◆ **Your goal**:
Among the records below, find the lines that contain "трубки" and copy each of them.

Extracted page text data
________________

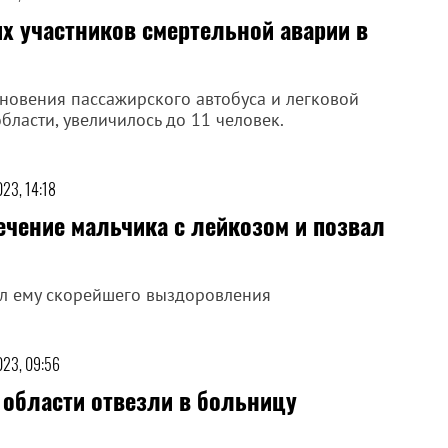
х участников смертельной аварии в
кновения пассажирского автобуса и легковой
ласти, увеличилось до 11 человек.
023, 14:18
ечение мальчика с лейкозом и позвал
ал ему скорейшего выздоровления
023, 09:56
области отвезли в больницу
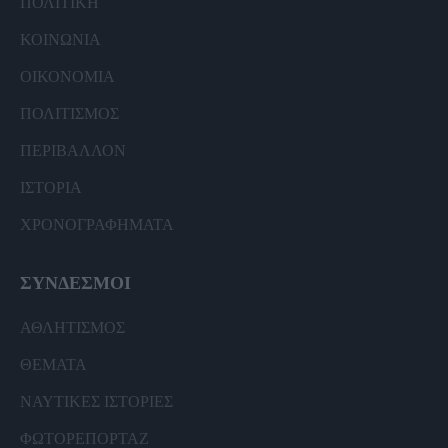
ΠΟΛΙΤΙΚΗ
ΚΟΙΝΩΝΙΑ
ΟΙΚΟΝΟΜΙΑ
ΠΟΛΙΤΙΣΜΟΣ
ΠΕΡΙΒΑΛΛΟΝ
ΙΣΤΟΡΙΑ
ΧΡΟΝΟΓΡΑΦΗΜΑΤΑ
ΣΥΝΔΕΣΜΟΙ
ΑΘΛΗΤΙΣΜΟΣ
ΘΕΜΑΤΑ
ΝΑΥΤΙΚΕΣ ΙΣΤΟΡΙΕΣ
ΦΩΤΟΡΕΠΟΡΤΑΖ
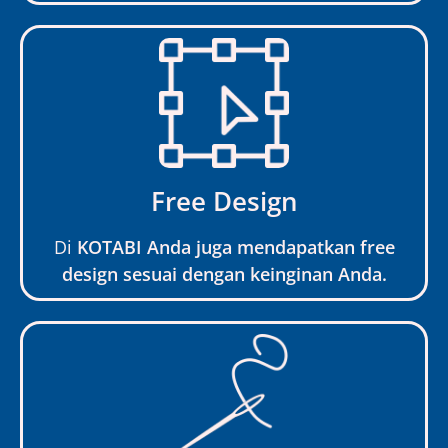
Free Design
Di
KOTABI Anda juga mendapatkan free
design sesuai dengan keinginan Anda.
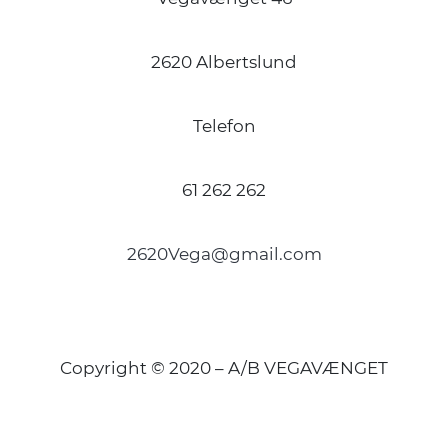
2620 Albertslund
Telefon
61 262 262
2620Vega@gmail.com
Copyright © 2020 – A/B VEGAVÆNGET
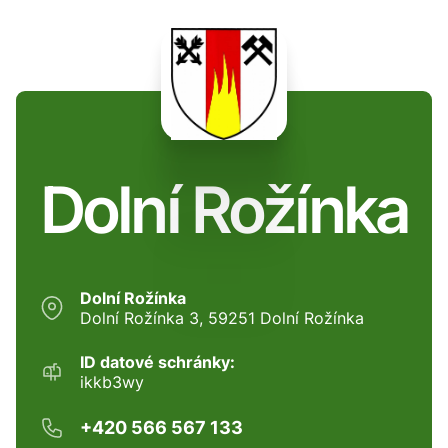
Dolní Rožínka
Dolní Rožínka
Dolní Rožínka 3, 59251 Dolní Rožínka
ID datové schránky:
ikkb3wy
+420 566 567 133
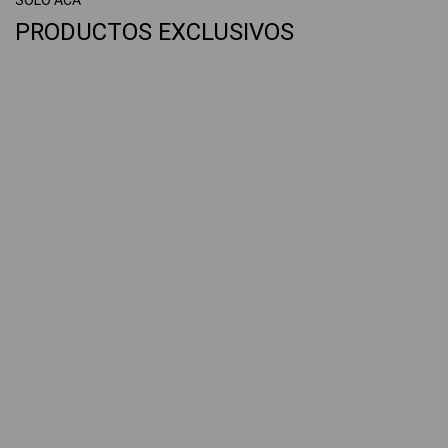
SOLO ACÁ
PRODUCTOS EXCLUSIVOS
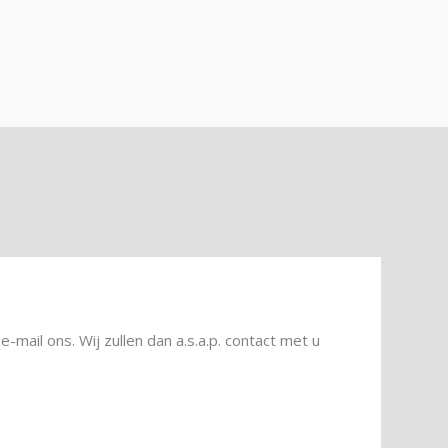
-mail ons. Wij zullen dan a.s.a.p. contact met u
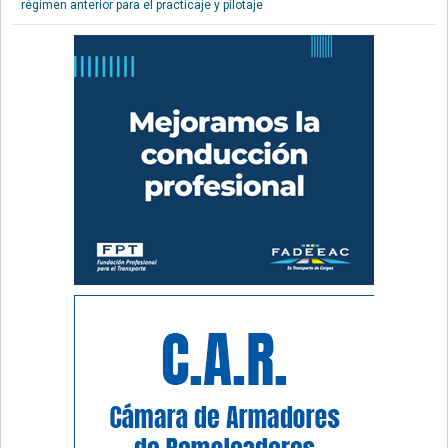
régimen anterior para el practicaje y pilotaje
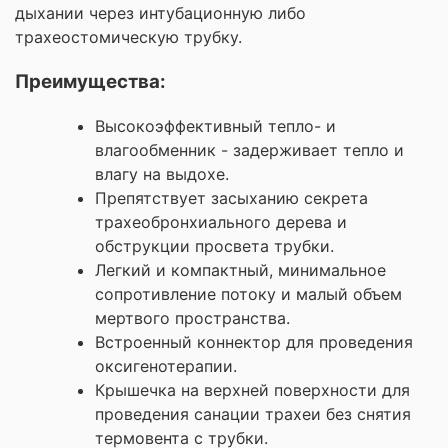
дыхании через интубационную либо
трахеостомическую трубку.
Преимущества:
Высокоэффективный тепло- и
влагообменник - задерживает тепло и
влагу на выдохе.
Препятствует засыханию секрета
трахеобронхиального дерева и
обструкции просвета трубки.
Легкий и компактный, минимальное
сопротивление потоку и малый объем
мертвого пространства.
Встроенный коннектор для проведения
оксигенотерапии.
Крышечка на верхней поверхности для
проведения санации трахеи без снятия
термовента с трубки.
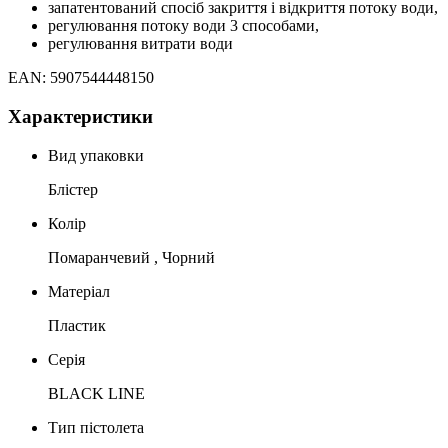
запатентований спосіб закриття і відкриття потоку води,
регулювання потоку води 3 способами,
регулювання витрати води
EAN: 5907544448150
Характеристики
Вид упаковки
Блістер
Колір
Помаранчевий , Чорний
Матеріал
Пластик
Серія
BLACK LINE
Тип пістолета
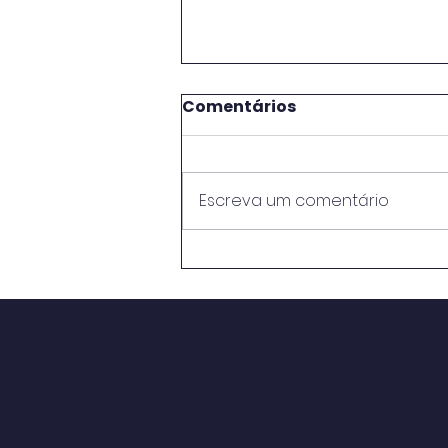
Comentários
Escreva um comentário
TCU anuncia grupo de
trabalho com conselhos
profissionais para
ampliar segurança
jurídica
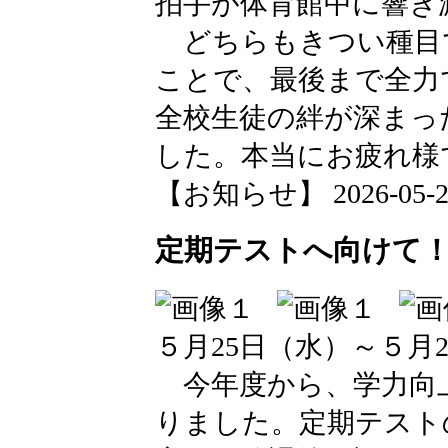
拍手が体育館中に響き
どちらもきつい種目
ことで、最後まで全力
全校生徒の絆が深まっ
した。本当にお疲れ様
【お知らせ】 2026-05-26 
定期テストへ向けて
５月25日（水）～５月
今年度から、学力向
りました。定期テスト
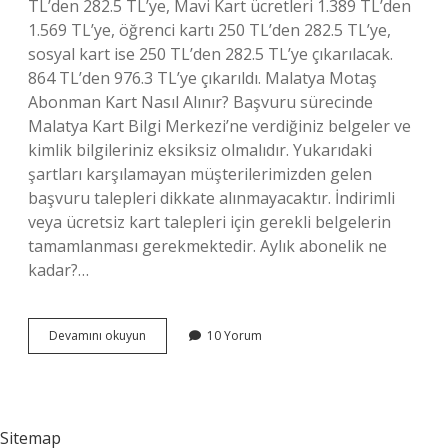
TL’den 282.5 TL’ye, Mavi Kart ücretleri 1.389 TL’den
1.569 TL’ye, öğrenci kartı 250 TL’den 282.5 TL’ye,
sosyal kart ise 250 TL’den 282.5 TL’ye çıkarılacak.
864 TL’den 976.3 TL’ye çıkarıldı. Malatya Motaş
Abonman Kart Nasıl Alınır? Başvuru sürecinde
Malatya Kart Bilgi Merkezi’ne verdiğiniz belgeler ve
kimlik bilgileriniz eksiksiz olmalıdır. Yukarıdaki
şartları karşılamayan müşterilerimizden gelen
başvuru talepleri dikkate alınmayacaktır. İndirimli
veya ücretsiz kart talepleri için gerekli belgelerin
tamamlanması gerekmektedir. Aylık abonelik ne
kadar?…
Motaş
Devamını okuyun
10 Yorum
Abonman
Ne
Kadar
Sitemap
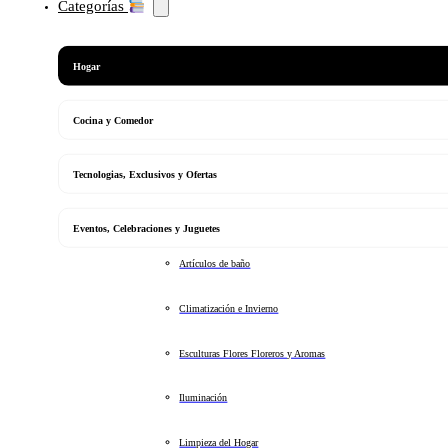
Categorías
Hogar
Cocina y Comedor
Tecnologias, Exclusivos y Ofertas
Eventos, Celebraciones y Juguetes
Artículos de baño
Climatización e Invierno
Esculturas Flores Floreros y Aromas
Iluminación
Limpieza del Hogar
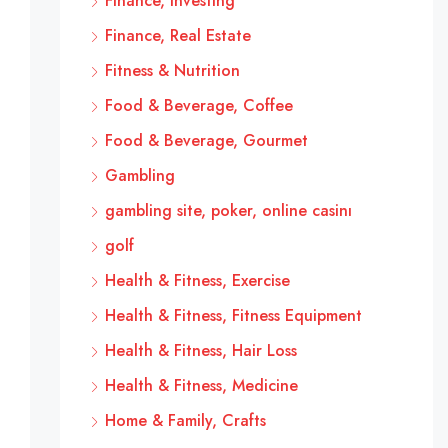
Finance, Investing
Finance, Real Estate
Fitness & Nutrition
Food & Beverage, Coffee
Food & Beverage, Gourmet
Gambling
gambling site, poker, online casinı
golf
Health & Fitness, Exercise
Health & Fitness, Fitness Equipment
Health & Fitness, Hair Loss
Health & Fitness, Medicine
Home & Family, Crafts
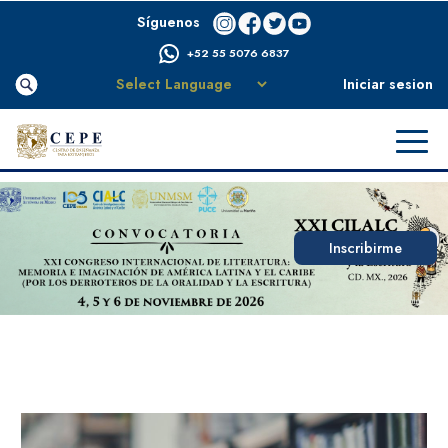
Síguenos
+52 55 5076 6837
Iniciar sesion
Inscribirme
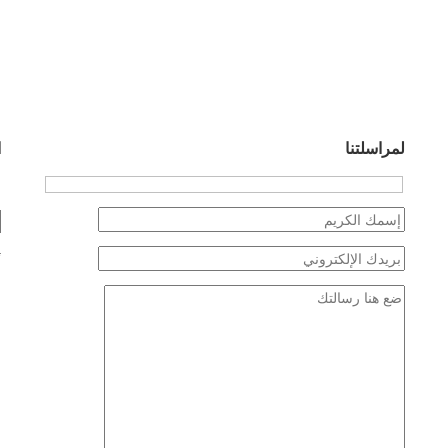
لمراسلتنا
ا
ض
*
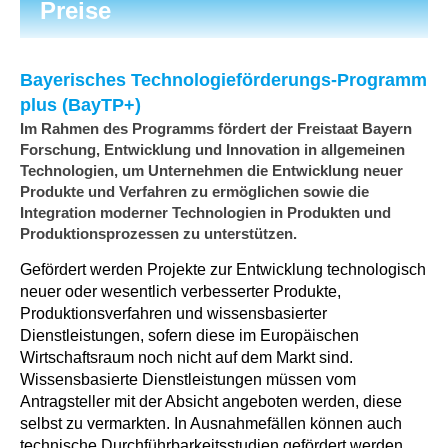
Preise
Bayerisches Technologieförderungs-Programm
plus (BayTP+)
Im Rahmen des Programms fördert der Freistaat Bayern
Forschung, Entwicklung und Innovation in allgemeinen
Technologien, um Unternehmen die Entwicklung neuer
Produkte und Verfahren zu ermöglichen sowie die
Integration moderner Technologien in Produkten und
Produktionsprozessen zu unterstützen.
Gefördert werden Projekte zur Entwicklung technologisch
neuer oder wesentlich verbesserter Produkte,
Produktionsverfahren und wissensbasierter
Dienstleistungen, sofern diese im Europäischen
Wirtschaftsraum noch nicht auf dem Markt sind.
Wissensbasierte Dienstleistungen müssen vom
Antragsteller mit der Absicht angeboten werden, diese
selbst zu vermarkten. In Ausnahmefällen können auch
technische Durchführbarkeitsstudien gefördert werden,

________________

◆ **Problem solution**:
обструкции просвета трубки.
термовента с трубки.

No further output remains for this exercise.